The experience of launching our children, of dropping them off at college, of waving goodbye while trying to look buoyant instead of miserable is both liberating and terrifying. After 18 or 24 or in my case, 30 years of continuous mothering I found that when my sons, left for college there was a part of me that was absolutely bereft. Thirty years is a long time to hold a position, and if not exactly fired, I was, in many ways, put out of business. No one needed to be picked up, to be fed, to be listened to or lectured to on a regular basis anymore. When they all had left the house, I was relieved, excited and a bit hollow. No counselors standing by to help me navigate my conflicting feelings of relief, guilt and most disconcertingly, loss. I'd lie on their beds and replay the years of warmth and cuddling and messy shared snacks and late night talks. My husband who seemed more relieved than depressed, more happy-go-lucky than lethargic, felt like a stranger to me. For a while both before and after each of my boys left I felt that it was all endings and no beginnings.

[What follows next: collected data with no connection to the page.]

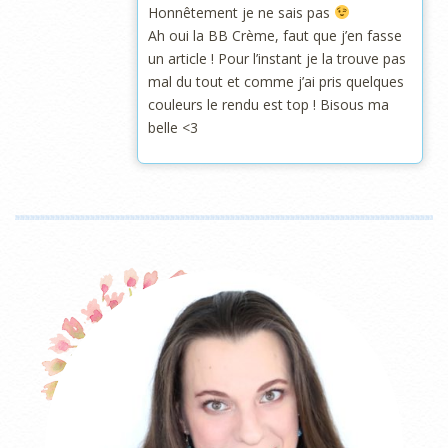
Honnêtement je ne sais pas
Ah oui la BB Crème, faut que j’en fasse
un article ! Pour l’instant je la trouve pas
mal du tout et comme j’ai pris quelques
couleurs le rendu est top ! Bisous ma
belle <3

So after weeks of crying jags, way too many phone calls to my sons, and a host of poorly conceived self-soothing attempts (the freshman 15 is not restricted to freshmen) I did what women in distress know will bring them relief, I turned to my friends. Ultimately, I adjusted, just as my children did.

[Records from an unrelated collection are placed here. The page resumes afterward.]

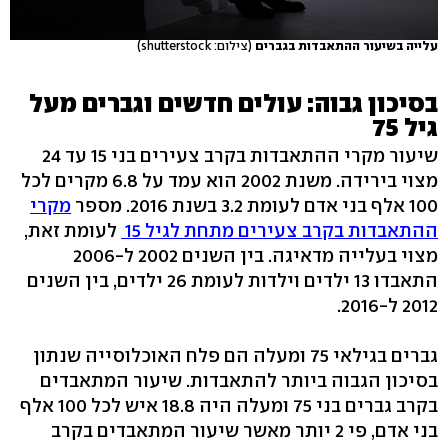
עלייה בשיעור ההתאבדות בגברים
(צילום: shutterstock)
בסיכון גבוה: עולים חדשים וגברים מעל
גיל 75
שיעור מקרי ההתאבדות בקרב צעירים בני 15 עד 24
מצוי בירידה. משנת 2002 הוא עמד על 6.8 מקרים לכל
100 אלף בני אדם לעומת 3.2 בשנת 2016. מספר
מקרי
ההתאבדות בקרב צעירים מתחת לגיל 15
לעומת זאת,
מצוי בעלייה מדאיגה. בין השנים 2002 ל-2006
התאבדו 13 ילדים וילדות לעומת 26 ילדים, בין השנים
2012 ל-2016.
גברים בגילאי 75 ומעלה הם פלח האוכלוסייה שנתון
בסיכון הגבוה ביותר להתאבדות. שיעור המתאבדים
בקרב גברים בני 75 ומעלה היה 18.8 איש לכל 100 אלף
בני אדם, פי 2 יותר מאשר שיעור המתאבדים בקרב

As we step back and turn the attention we have lavished on our kids, onto ourselves, often for the first time in decades, we find that we have more time to pursue the myriad of interests and talents that were put on hold. We can actually nourish friendships and marriages in ways that were simply unavailable to us before. Too busy. Too tired. Too preoccupied. For years, when my boys were at home, I couldn't fall asleep until I heard each one of their keys turn in the door. But once they were in college I found myself drifting off easily not having the vaguest idea where they were-- until they came home on vacation, when I was again hyper alert to the sound of the car coming up the driveway. Just as college is an experiment in independence for our children, so it is for us as well. We no longer have to attend to our child's welfare every waking minute. We assume, usually rightfully, that they have learned much of what they need to lead their lives relatively independently. We are free to pick up the threads in our own lives that we had dropped over the years of child raising, (and working as well for most of us) and can continue to weave our own lives forward. Pick up a neglected skill, cultivate a new one, volunteer, mentor, do something. None of us should be marking time once our children are out of the house. It's a terrible message to them and a disservice to ourselves.

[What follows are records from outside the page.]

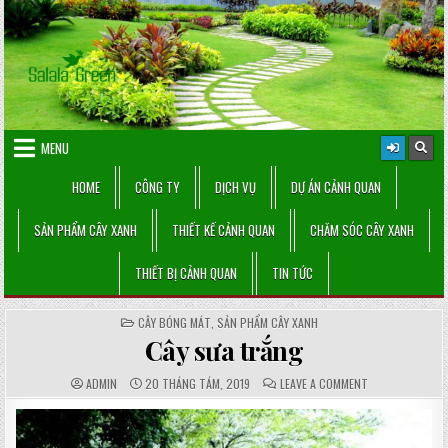
Skip
to
content
MENU
HOME
CÔNG TY
DỊCH VỤ
DỰ ÁN CẢNH QUAN
SẢN PHẨM CÂY XANH
THIẾT KẾ CẢNH QUAN
CHĂM SÓC CÂY XANH
THIẾT BỊ CẢNH QUAN
TIN TỨC
POSTED
CÂY BÓNG MÁT
,
SẢN PHẨM CÂY XANH
IN
Cây sưa trắng
AUTHOR:
PUBLISHED
COMMENTS:
ON
ADMIN
20 THÁNG TÁM, 2019
LEAVE A COMMENT
DATE:
CÂY
SƯA
TRẮNG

Growing up, growing older, letting our children move into their own lives are not exactly decisions we make. With a little luck they simply happen. Better to meet these transitions with optimism, enthusiasm, humor and grace. Of course we mourn for what is lost, but we also need to rejoice over what is gained. Over and over, we have practiced for the moment that our children begin their own lives in earnest. We have allowed them to let go of our hand, to cross the street, to ride their bikes, to choose their friends, to come in late, to make their own choices. When our children go off to college it is both a beginning and an ending. Then again, so is most of life.